A few years later in my headstrong, vulnerable and perilous way I met my third abuser. As all you who have been there knows the rose colored glasses go on immediately but they don’t last long and by the time I realized his sadistic, violent Dr. Jeckle/Mr. Hyde personality it was too late. I was addicted to the most dangerous man I had ever met, a man who had almost killed someone when he was younger.
Where was my positive imaging then? I had shoved it back into the deepest recesses of my mind and knowing it was committing suicide I married him. Within a year my family doctor, who had been asking me for years if my father had ever raped me, said he would no longer take no for an answer and sent me to a child sexual abuse specialist. My father had told me twice what had happened and I refused to believe it. After all, my mom had said it was only nightmares. I had run away from home at the age of 18 after a beating at my father’s hands that almost killed me. This had lead to failed suicide attempts, time in psychiatric wards, two alcoholic marriages and years of living off anti-depressants and sleeping pills as I roamed from man to man trying to feed my growing sex addiction.

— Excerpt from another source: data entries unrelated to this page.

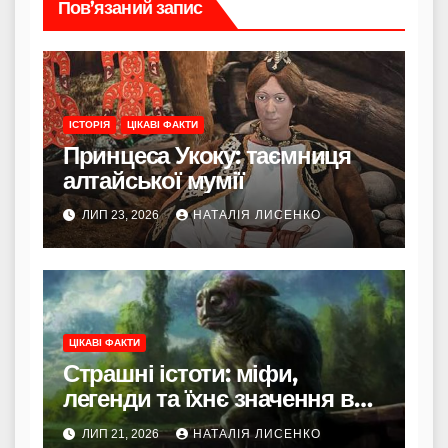
Пов’язаний запис
ІСТОРІЯ
ЦІКАВІ ФАКТИ
Принцеса Укоку: таємниця
алтайської мумії
ЛИП 23, 2026
НАТАЛІЯ ЛИСЕНКО
ЦІКАВІ ФАКТИ
Страшні істоти: міфи,
легенди та їхнє значення в
культурі
ЛИП 21, 2026
НАТАЛІЯ ЛИСЕНКО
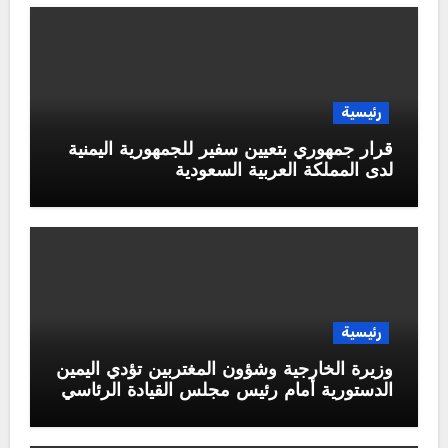
رئيسية
قرار جمهوري بتعيين سفير للجمهورية اليمنية
لدى المملكة العربية السعودية
رئيسية
وزيرة الخارجية وشؤون المغتربين تؤدي اليمين
الدستورية أمام رئيس مجلس القيادة الرئاسي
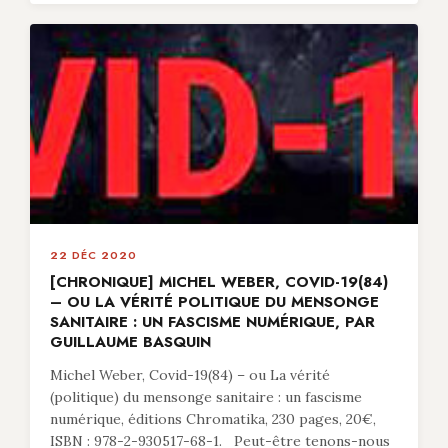
22 DÉC 2020
[CHRONIQUE] MICHEL WEBER, COVID-19(84)
– OU LA VÉRITÉ POLITIQUE DU MENSONGE
SANITAIRE : UN FASCISME NUMÉRIQUE, PAR
GUILLAUME BASQUIN
Michel Weber, Covid-19(84) – ou La vérité
(politique) du mensonge sanitaire : un fascisme
numérique, éditions Chromatika, 230 pages, 20€,
ISBN : 978-2-930517-68-1. Peut-être tenons-nous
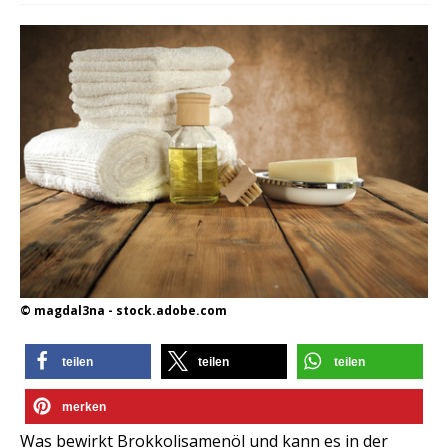
© magdal3na - stock.adobe.com
teilen
teilen
teilen
merken
Was bewirkt Brokkolisamenöl und kann es in der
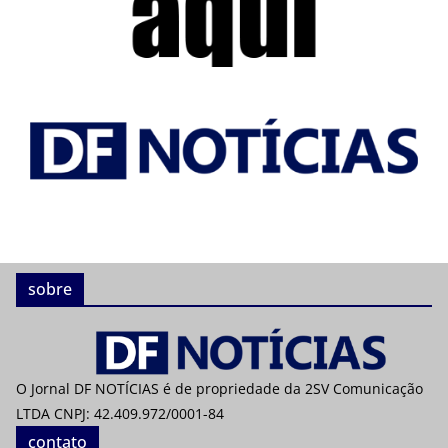
sobre
O Jornal DF NOTÍCIAS é de propriedade da 2SV Comunicação
LTDA CNPJ: 42.409.972/0001-84
contato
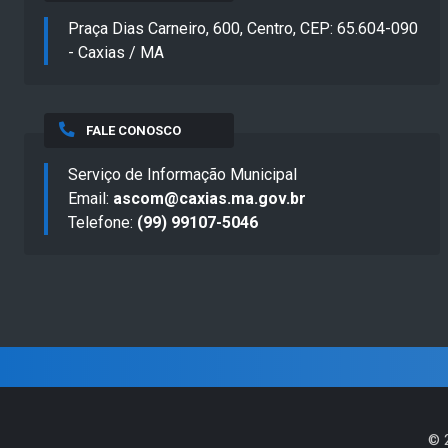
Praça Dias Carneiro, 600, Centro, CEP: 65.604-090
- Caxias / MA
FALE CONOSCO
Serviço de Informação Municipal
Email:
ascom@caxias.ma.gov.br
Telefone:
(99) 99107-5046
©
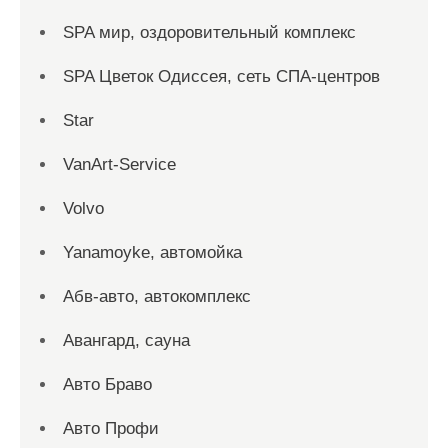
SPA мир, оздоровительный комплекс
SPA Цветок Одиссея, сеть СПА-центров
Star
VanArt-Service
Volvo
Yanamoyke, автомойка
Абв-авто, автокомплекс
Авангард, сауна
Авто Браво
Авто Профи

My recovery began five years of hell, starting with therapy, then hypnosis to take me back to what I refused to see. I soon found out from my husband’s sister that he had sexually abused her for ten years while she was growing up and that he had been sexually abusing his teen age daughter for years. He denied it. She followed with a letter describing all he had done to her and that not only had he made her life hell she hated him and wanted him to pay. Copies of the letter were sent to his parents, his other siblings and his ex-wife, the mother of his daughter. His abuse accelerated.
I struggled and struggled, fought back against it, tried to make him leave (it was my dream home after all) only to find out that if he did I began dry heaving, vomiting, sobbing violently, shaking with tremors then begging him to return. I would do anything I groveled if only he would come back. He always did. I spent time in a women’s shelter, learning nothing, filled with despair. I kept on with my recovery, moving towards the light; I worked a rigorous and honest 12 step program, attending meetings three nights a week; I attended weekly Alternatives to Domestic Violence programs, prayed to God on an almost hourly basis, began writing my memoir, trying to find clues to what had happened, developed my own recovery program called REPAIR which I worked and finally ended my recovery, rid myself of my abuser and after working a six month post recovery program became the happiest person I knew.
I had dreams of one day being a published author, of one day living near Sedona, AZ, of one day starting a group called The Lamplighters, an international movement for recovery from child sexual abuse, of someday being happily married to a healthy mate, of someday selling my program called REPAIR to those who needed the same help I had needed. I came to believe that God had handed me this burden because he knew there were many out there that needed help and that with what I had gone through I could provide it. All of my dreams came true.
Now, of course, you might say, all this was just a coincidence. What I say is it was the power of positive thinking. Try it! It Works!